[What is being asked] Transcribe the listing verbatim, please, with images dropped.

[Available data]
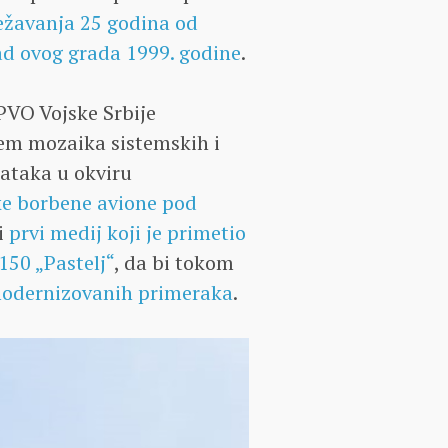
ežavanja 25 godina od
d ovog grada 1999. godine
.
PVO Vojske Srbije
em mozaika sistemskih i
dataka u okviru
e borbene avione pod
i
prvi medij koji je primetio
150 „Pastelj“
, da bi tokom
 modernizovanih primeraka
.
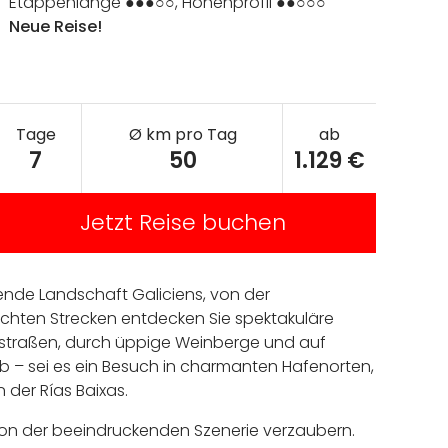
Etappenlänge ●●●○○, Höhenprofil ●●○○○
Neue Reise!
Tage
Ø km pro Tag
ab
7
50
1.129 €
Jetzt Reise buchen
ende Landschaft Galiciens, von der
hten Strecken entdecken Sie spektakuläre
tenstraßen, durch üppige Weinberge und auf
b – sei es ein Besuch in charmanten Hafenorten,
der Rías Baixas.
 von der beeindruckenden Szenerie verzaubern.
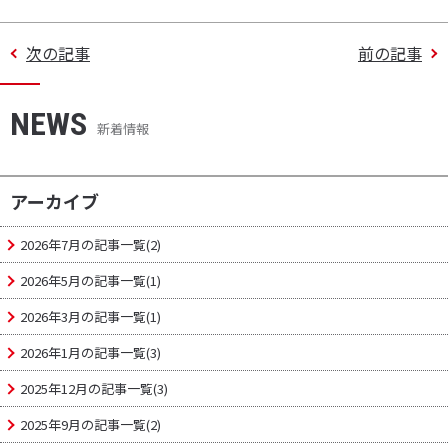
c
i
c
t
n
次の記事
前の記事
e
t
k
e
e
NEWS
b
t
e
n
新着情報
o
e
t
a
o
r
アーカイブ
k
2026年7月の記事一覧(2)
2026年5月の記事一覧(1)
2026年3月の記事一覧(1)
2026年1月の記事一覧(3)
2025年12月の記事一覧(3)
2025年9月の記事一覧(2)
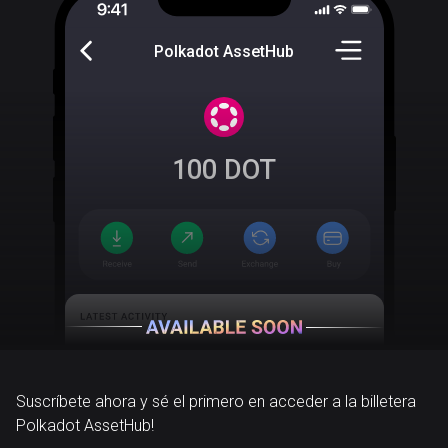
Polkadot AssetHub
100
DOT
Suscríbete ahora y sé el primero en acceder a la billetera
Polkadot AssetHub!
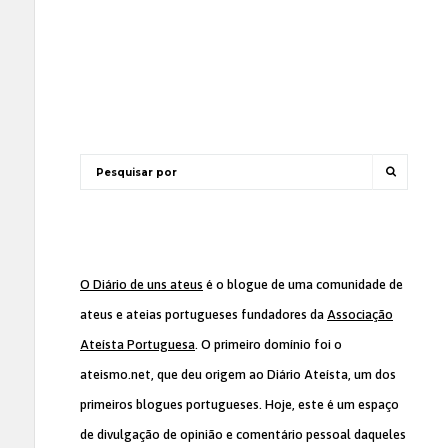
O Diário de uns ateus
é o blogue de uma comunidade de
ateus e ateias portugueses fundadores da
Associação
Ateísta Portuguesa
. O primeiro domínio foi o
ateismo.net, que deu origem ao Diário Ateísta, um dos
primeiros blogues portugueses. Hoje, este é um espaço
de divulgação de opinião e comentário pessoal daqueles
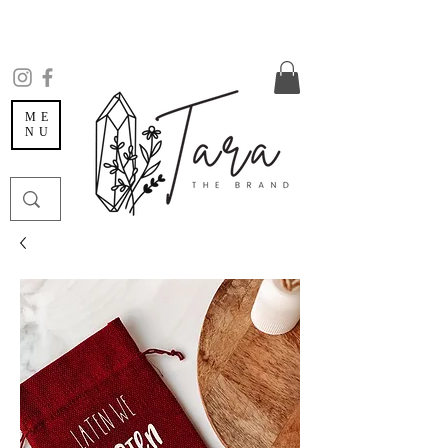
ME
NU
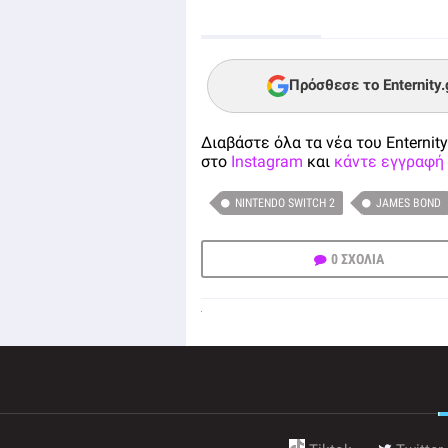
Πρόσθεσε το Enternity
Διαβάστε όλα τα νέα του Enternity
στο
Instagram
και
κάντε εγγραφή 
NINTENDO SWITCH 2
JAMES BOND
0 ΣΧΟΛΙΑ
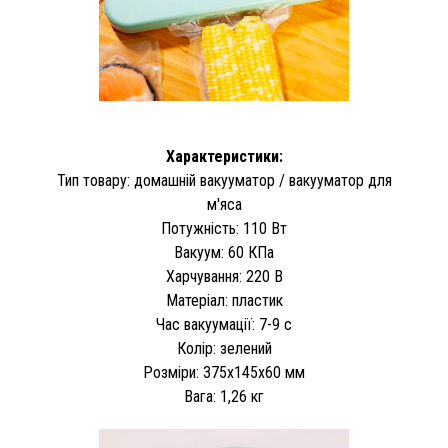
Характеристики:
Тип товару: домашній вакууматор / вакууматор для
м'яса
Потужність: 110 Вт
Вакуум: 60 КПа
Харчування: 220 В
Матеріал: пластик
Час вакуумації: 7-9 с
Колір: зелений
Розміри: 375х145х60 мм
Вага: 1,26 кг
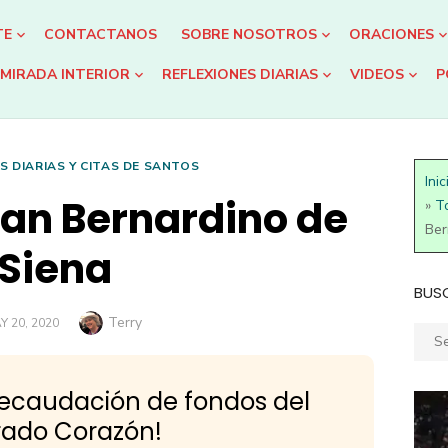
TE
CONTACTANOS
SOBRE NOSOTROS
ORACIONES
MIRADA INTERIOR
REFLEXIONES DIARIAS
VIDEOS
P
S DIARIAS Y CITAS DE SANTOS
Inic
an Bernardino de
»
T
Ber
Siena
BUS
Author
Terry
STED
Y 20, 2020
Sear
N
for:
recaudación de fondos del
ado Corazón!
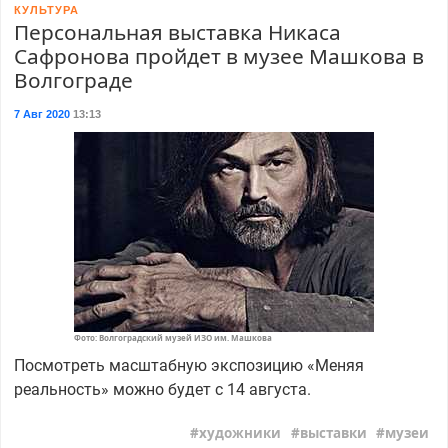
КУЛЬТУРА
Персональная выставка Никаса
Сафронова пройдет в музее Машкова в
Волгограде
7 Авг 2020
13:13
Фото: Волгоградский музей ИЗО им. Машкова
Посмотреть масштабную экспозицию «Меняя
реальность» можно будет с 14 августа.
художники
выставки
музеи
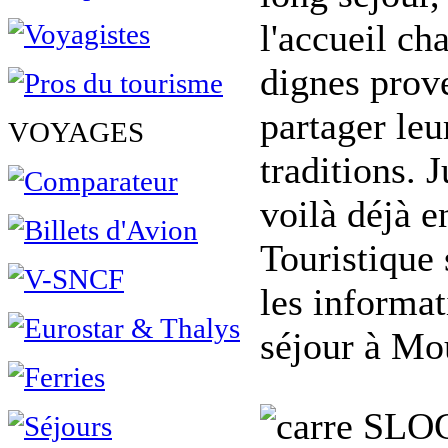
l'accueil ch
dignes prove
partager leu
VOYAGES
traditions. 
voilà déjà 
Touristique 
les informat
séjour à Mo
SLO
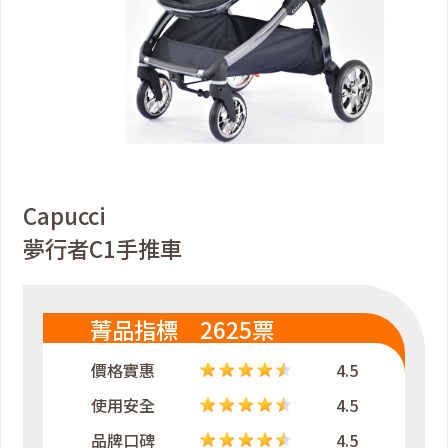
Capucci
夢行者C1手推車
菁品指標 2625票
價格實惠
4.5
使用安全
4.5
品牌口碑
4.5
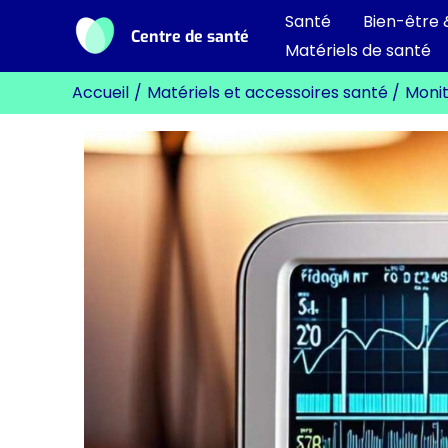
Aller
Santé
Bien-être 
Centre de santé
au
Matériels de santé
contenu
Accueil
Matériels et accessoires santé
Monit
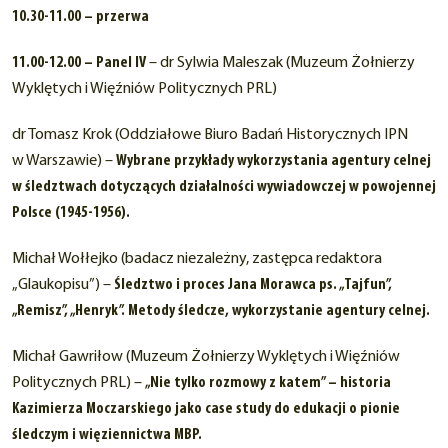
10.30-11.00 – przerwa
11.00-12.00 – Panel IV
– dr Sylwia Maleszak (Muzeum Żołnierzy
Wyklętych i Więźniów Politycznych PRL)
dr Tomasz Krok (Oddziałowe Biuro Badań Historycznych IPN
w Warszawie) –
Wybrane przykłady wykorzystania agentury celnej
w śledztwach dotyczących działalności wywiadowczej w powojennej
Polsce (1945-1956).
Michał Wołłejko (badacz niezależny, zastępca redaktora
„Glaukopisu”) –
Śledztwo i proces Jana Morawca ps. „Tajfun”,
„Remisz”, „Henryk”. Metody śledcze, wykorzystanie agentury celnej.
Michał Gawriłow (Muzeum Żołnierzy Wyklętych i Więźniów
Politycznych PRL) –
„Nie tylko rozmowy z katem” – historia
Kazimierza Moczarskiego jako case study do edukacji o pionie
śledczym i więziennictwa MBP.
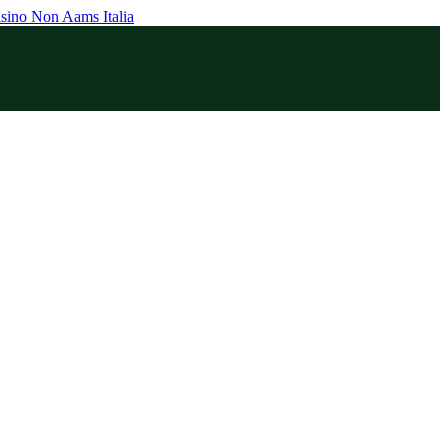
sino Non Aams Italia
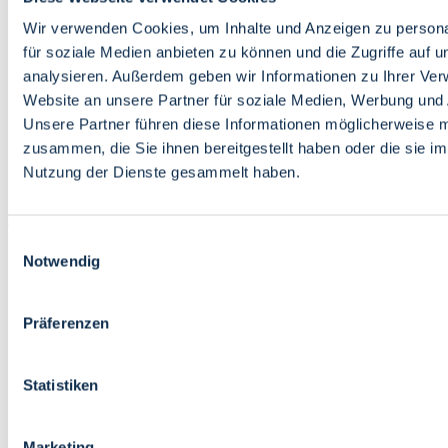
Bildung
Wirtschaft
Wir verwenden Cookies, um Inhalte und Anzeigen zu persona
Wissenschaft
für soziale Medien anbieten zu können und die Zugriffe auf 
Marktplatz
analysieren. Außerdem geben wir Informationen zu Ihrer Ve
Website an unsere Partner für soziale Medien, Werbung und 
Bremen barrierefrei
Login
Unsere Partner führen diese Informationen möglicherweise m
Leichte Sprache
zusammen, die Sie ihnen bereitgestellt haben oder die sie i
Zur Deutschen Gebärdensprache
Nutzung der Dienste gesammelt haben.
English
Einwilligungsauswahl
Notwendig
Präferenzen
Bremen barrierefrei
Login
Statistiken
Leichte Sprache
Zur Deutschen Gebärdensprache
English
Marketing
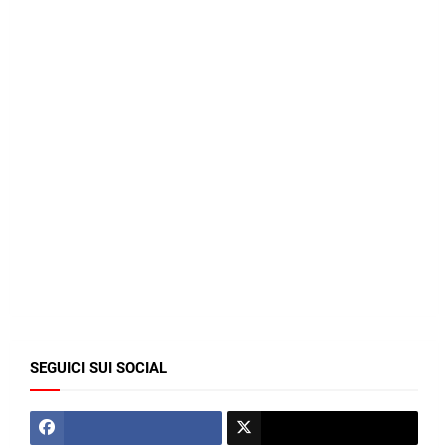
SEGUICI SUI SOCIAL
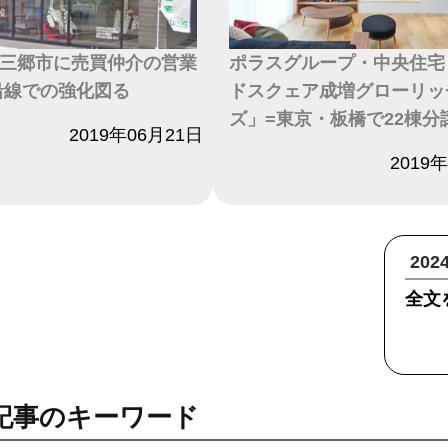
三郷市に売買仲介の営業
ポラスグループ・中央住宅
沿線での強化図る
ドスクェア成増グローリッ
ズ」=東京・板橋で22棟分
2019年06月21日
日付
2019
20
全文
記事のキーワード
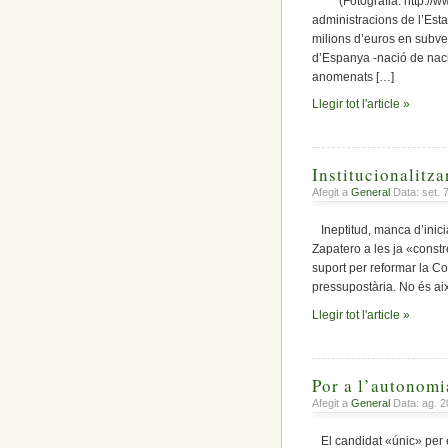
(Fotografia: http://www.
administracions de l’Esta
milions d’euros en subve
d’Espanya -nació de naci
anomenats […]
Llegir tot l'article »
Institucionalitz
Afegit a
General
Data: set. 
Ineptitud, manca d’inici
Zapatero a les ja «constr
suport per reformar la Con
pressupostària. No és això
Llegir tot l'article »
Por a l’autonomia
Afegit a
General
Data: ag. 2
El candidat «únic» per e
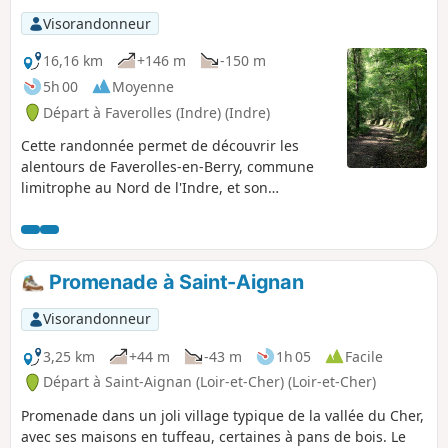
Visorandonneur
16,16 km
+146 m
-150 m
5h 00
Moyenne
Départ à Faverolles (Indre) (Indre)
Cette randonnée permet de découvrir les
alentours de Faverolles-en-Berry, commune
limitrophe au Nord de l'Indre, et son
patrimoine, telles son église, les habitations
et caves troglodytes ainsi que les "falaises" et
carrières de tuffeau.
Promenade à Saint-Aignan
Visorandonneur
3,25 km
+44 m
-43 m
1h 05
Facile
Départ à Saint-Aignan (Loir-et-Cher) (Loir-et-Cher)
Promenade dans un joli village typique de la vallée du Cher,
avec ses maisons en tuffeau, certaines à pans de bois. Le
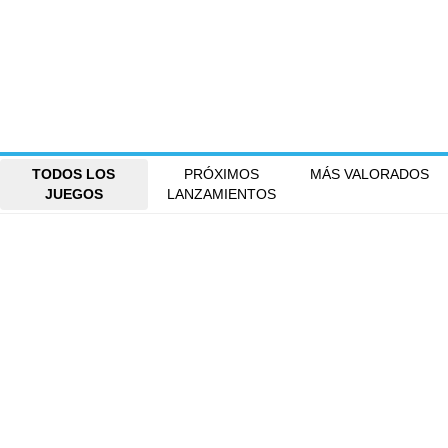
TODOS LOS
PRÓXIMOS
MÁS VALORADOS
JUEGOS
LANZAMIENTOS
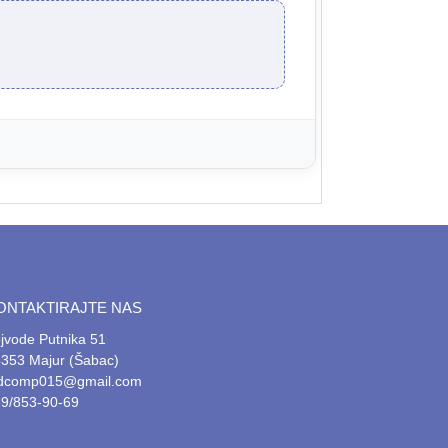
ONTAKTIRAJTE NAS
jvode Putnika 51
353 Majur (Šabac)
tdcomp015@gmail.com
9/853-90-69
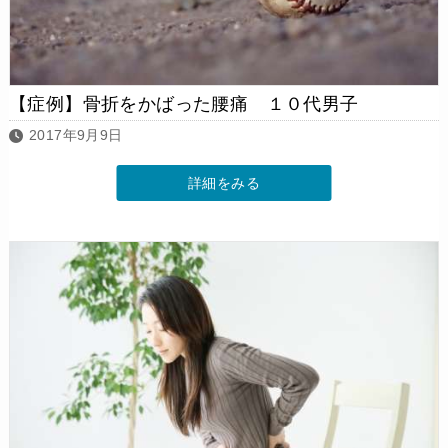
【症例】骨折をかばった腰痛 １０代男子
2017年9月9日
詳細をみる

[Solution below]
ežavanja 25 godina od
d ovog grada 1999. godine
.
PVO Vojske Srbije
em mozaika sistemskih i
dataka u okviru
e borbene avione pod
i
prvi medij koji je primetio
150 „Pastelj“
, da bi tokom
 modernizovanih primeraka
.
Etappenlänge ●●●○○, Höhenprofil ●●○○○
Neue Reise!
Tage
Ø km pro Tag
ab
7
50
1.129 €
Jetzt Reise buchen
ende Landschaft Galiciens, von der
hten Strecken entdecken Sie spektakuläre
tenstraßen, durch üppige Weinberge und auf
b – sei es ein Besuch in charmanten Hafenorten,
der Rías Baixas.
 von der beeindruckenden Szenerie verzaubern.
c
i
c
t
n
次の記事
前の記事
e
t
k
e
e
NEWS
b
t
e
n
新着情報
o
e
t
a
o
r
アーカイブ
k
2026年7月の記事一覧(2)
2026年5月の記事一覧(1)
2026年3月の記事一覧(1)
2026年1月の記事一覧(3)
2025年12月の記事一覧(3)
2025年9月の記事一覧(2)
Polkadot AssetHub
100
DOT
Suscríbete ahora y sé el primero en acceder a la billetera
Polkadot AssetHub!
O Diário de uns ateus
é o blogue de uma comunidade de
ateus e ateias portugueses fundadores da
Associação
Ateísta Portuguesa
. O primeiro domínio foi o
ateismo.net, que deu origem ao Diário Ateísta, um dos
primeiros blogues portugueses. Hoje, este é um espaço
de divulgação de opinião e comentário pessoal daqueles
ME
NU
Πρόσθεσε το Enternity
Διαβάστε όλα τα νέα του Enternity
στο
Instagram
και
κάντε εγγραφή 
NINTENDO SWITCH 2
JAMES BOND
0 ΣΧΟΛΙΑ
Характеристики:
Тип товару: домашній вакууматор / вакууматор для
м'яса
Потужність: 110 Вт
Вакуум: 60 КПа
Харчування: 220 В
Матеріал: пластик
Час вакуумації: 7-9 с
Колір: зелений
Розміри: 375х145х60 мм
Вага: 1,26 кг
TE
CONTACTANOS
SOBRE NOSOTROS
ORACIONES
MIRADA INTERIOR
REFLEXIONES DIARIAS
VIDEOS
P
S DIARIAS Y CITAS DE SANTOS
Inic
an Bernardino de
»
T
Ber
Siena
BUS
Author
Terry
STED
Y 20, 2020
Sear
N
for:
recaudación de fondos del
ado Corazón!
КУЛЬТУРА
Персональная выставка Никаса
Сафронова пройдет в музее Машкова в
Волгограде
7 Авг 2020
13:13
Фото: Волгоградский музей ИЗО им. Машкова
Посмотреть масштабную экспозицию «Меняя
реальность» можно будет с 14 августа.
художники
выставки
музеи
l'accueil ch
dignes prove
partager leu
VOYAGES
traditions. 
voilà déjà 
Touristique 
les informat
séjour à Mo
SLO
Capucci
夢行者C1手推車
菁品指標 2625票
價格實惠
4.5
使用安全
4.5
品牌口碑
4.5
Aller
Santé
Bien-être 
Centre de santé
au
Matériels de santé
contenu
Accueil
Matériels et accessoires santé
Monit
10.30-11.00 – przerwa
11.00-12.00 – Panel IV
– dr Sylwia Maleszak (Muzeum Żołnierzy
Wyklętych i Więźniów Politycznych PRL)
dr Tomasz Krok (Oddziałowe Biuro Badań Historycznych IPN
w Warszawie) –
Wybrane przykłady wykorzystania agentury celnej
w śledztwach dotyczących działalności wywiadowczej w powojennej
Polsce (1945-1956).
Michał Wołłejko (badacz niezależny, zastępca redaktora
„Glaukopisu”) –
Śledztwo i proces Jana Morawca ps. „Tajfun”,
„Remisz”, „Henryk”. Metody śledcze, wykorzystanie agentury celnej.
Michał Gawriłow (Muzeum Żołnierzy Wyklętych i Więźniów
Politycznych PRL) –
„Nie tylko rozmowy z katem” – historia
Kazimierza Moczarskiego jako case study do edukacji o pionie
śledczym i więziennictwa MBP.
sino Non Aams Italia
Bildung
Wirtschaft
Wir verwenden Cookies, um Inhalte und Anzeigen zu persona
Wissenschaft
für soziale Medien anbieten zu können und die Zugriffe auf 
Marktplatz
analysieren. Außerdem geben wir Informationen zu Ihrer Ve
Website an unsere Partner für soziale Medien, Werbung und 
Bremen barrierefrei
Login
Unsere Partner führen diese Informationen möglicherweise m
Leichte Sprache
zusammen, die Sie ihnen bereitgestellt haben oder die sie i
Zur Deutschen Gebärdensprache
Nutzung der Dienste gesammelt haben.
English
Einwilligungsauswahl
Notwendig
Präferenzen
Bremen barrierefrei
Login
Statistiken
Leichte Sprache
Zur Deutschen Gebärdensprache
English
Marketing
SEGUICI SUI SOCIAL
三郷市に売買仲介の営業
ポラスグループ・中央住宅
沿線での強化図る
ドスクェア成増グローリッ
ズ」=東京・板橋で22棟分
2019年06月21日
日付
2019
20
全文
記事のキーワード
(Fotografia: http://www.
administracions de l’Esta
milions d’euros en subve
d’Espanya -nació de naci
anomenats […]
Llegir tot l'article »
Institucionalitz
Afegit a
General
Data: set. 
Ineptitud, manca d’inici
Zapatero a les ja «constr
suport per reformar la Con
pressupostària. No és això
Llegir tot l'article »
Por a l’autonomia
Afegit a
General
Data: ag. 2
El candidat «únic» per e
Visorandonneur
16,16 km
+146 m
-150 m
5h 00
Moyenne
Départ à Faverolles (Indre) (Indre)
Cette randonnée permet de découvrir les
alentours de Faverolles-en-Berry, commune
limitrophe au Nord de l'Indre, et son
patrimoine, telles son église, les habitations
et caves troglodytes ainsi que les "falaises" et
carrières de tuffeau.
Promenade à Saint-Aignan
Visorandonneur
3,25 km
+44 m
-43 m
1h 05
Facile
Départ à Saint-Aignan (Loir-et-Cher) (Loir-et-Cher)
Promenade dans un joli village typique de la vallée du Cher,
avec ses maisons en tuffeau, certaines à pans de bois. Le
TODOS LOS
PRÓXIMOS
MÁS VALORADOS
JUEGOS
LANZAMIENTOS
ONTAKTIRAJTE NAS
jvode Putnika 51
353 Majur (Šabac)
tdcomp015@gmail.com
9/853-90-69
【症例】骨折をかばった腰痛 １０代男子
2017年9月9日
詳細をみる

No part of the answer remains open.